The Klipschorn's large (51” H (129 cm) x 31” W (79 cm) x 28” D (72 cm)) enclosure houses a three-way design: separate drivers—the woofer, the squawker, and the tweeter, respectively—handle the bass, midrange, and treble portions of the sound signal.
Two rectangular horn lenses coupled to compression drivers handle the midrange and treble, while a 15” cone woofer is mounted in a folded bass bin compartment below. The folds open at the rear of the horn cabinet structure, utilizing the room walls and floor as continuations of horn structure, thereby increasing the effective length and size of the horn, thus lowering its cut-off frequency and, likewise, its lowest usable tone.
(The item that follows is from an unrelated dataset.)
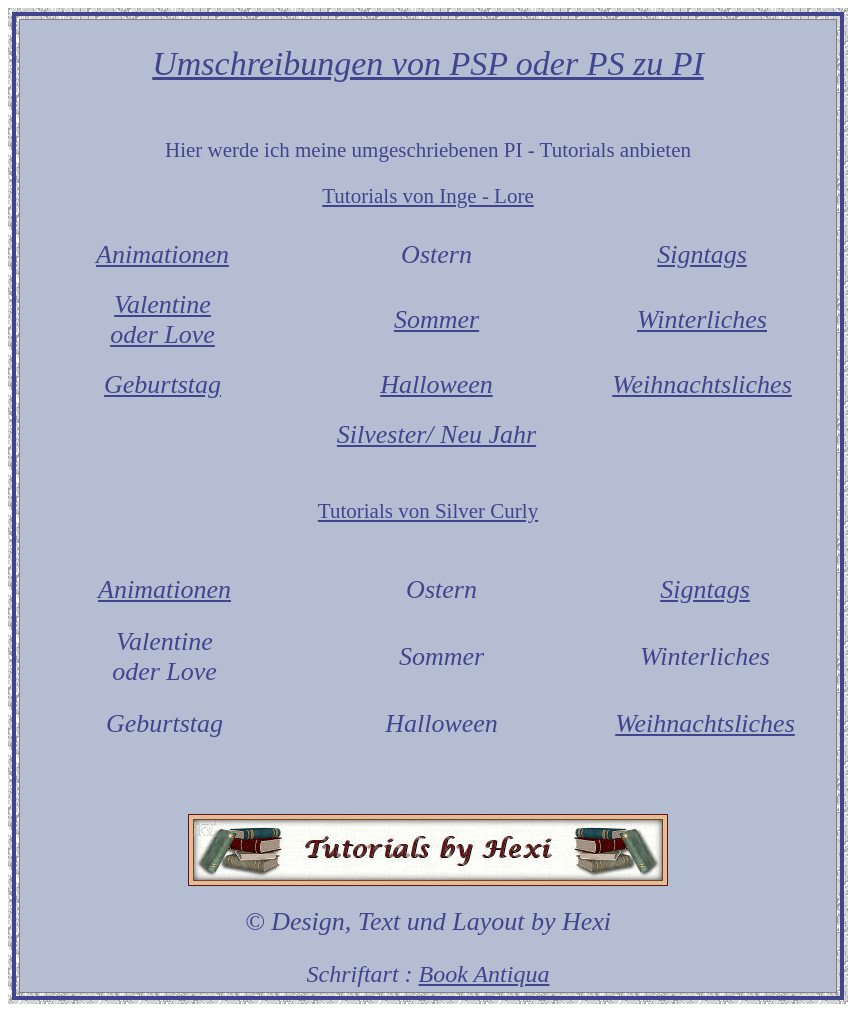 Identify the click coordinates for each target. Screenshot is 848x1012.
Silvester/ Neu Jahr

The body of the speaker cabinet forms a horn. The “K-Horn” shape is like a baseball diamond: the pointy rear is open and exposed, the flat front covered with a wood panel and the top enclosed in cloth. The speaker sits in the corner of two adjoining walls, using the walls and floor boundaries as extensions of the horn. Technically speaking, the K-Horn's folded bass "corner horn" can be described as a bifurcated trihedral (floor and two walls to form the trihedral corner) exponential wave transmission line.
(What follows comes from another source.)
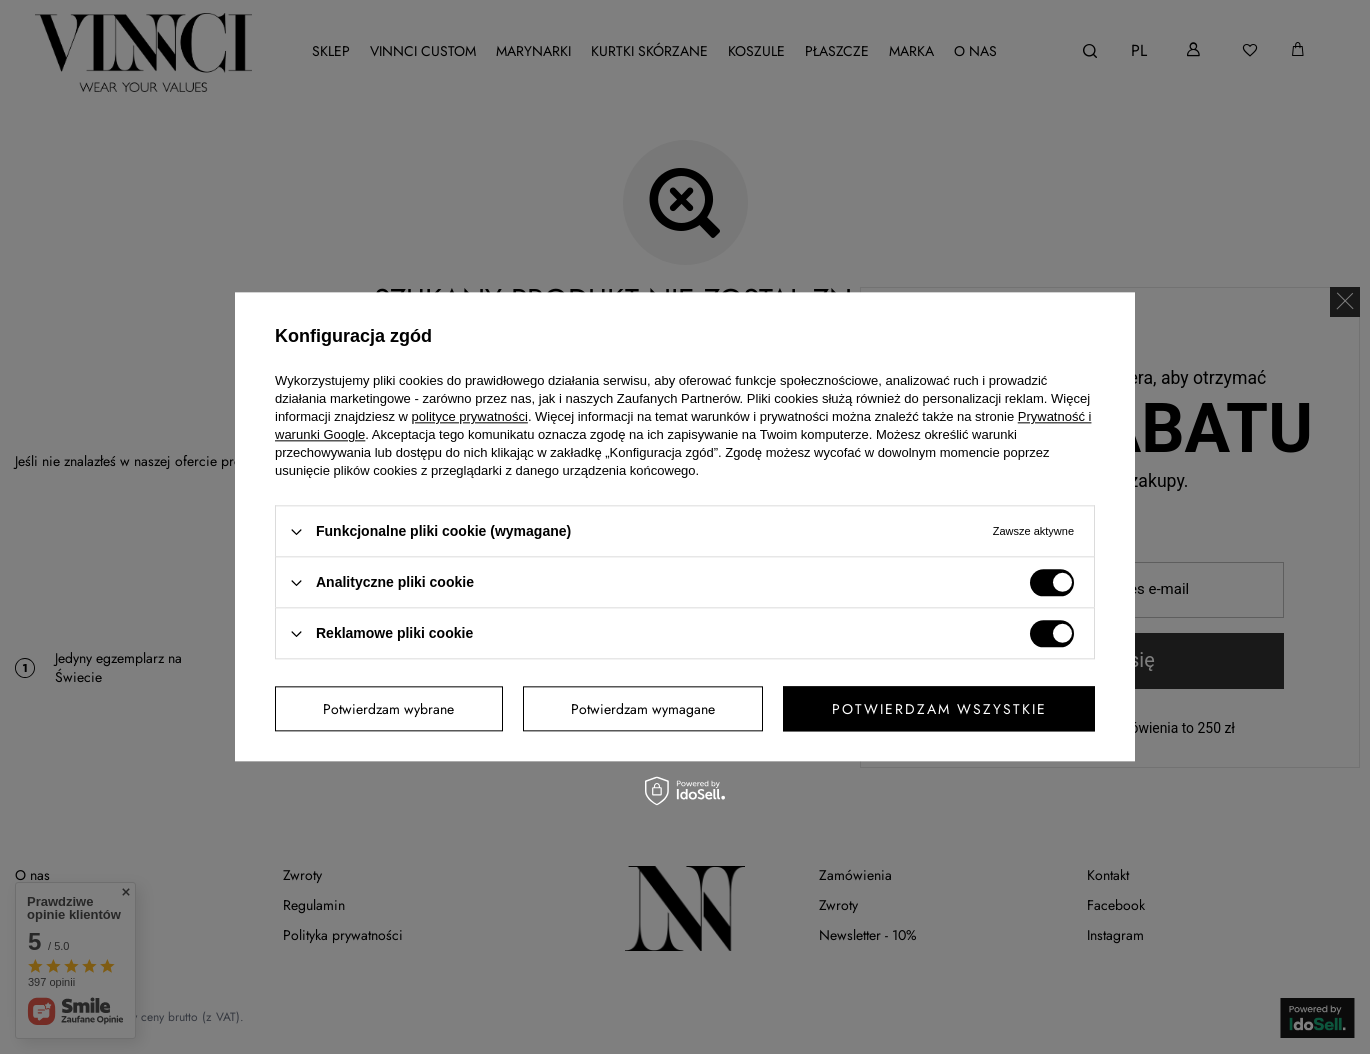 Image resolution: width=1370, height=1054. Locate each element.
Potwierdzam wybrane (388, 709)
This design results in extremely high efficiency. One watt RMS produces a 105 decibel at 1 meter sound pressure level (SPL), which is approximately 14–20 decibels higher than conventional speakers. Such sensitivity requires less amplifier power to achieve the same loudness. (Paul Klipsch demonstrated that the Klipschorn could reproduce concert-level dynamics powered by as little as 1 watt per channel.) The K-Horn encourages the use of low-powered amplifiers. The growing popularity in the audiophile community of single-ended valve (vacuum tube) amplifiers has sparked renewed interest in the Klipschorn and other highly sensitive Klipsch models.
Utilizing the room walls and floor boundaries as extensions of the bass horn helps extend the speaker's frequency response down into the 35 Hz range, considerably lower than would be possible otherwise. Because of the folded horn, the woofer cone moves no more than a few millimeters.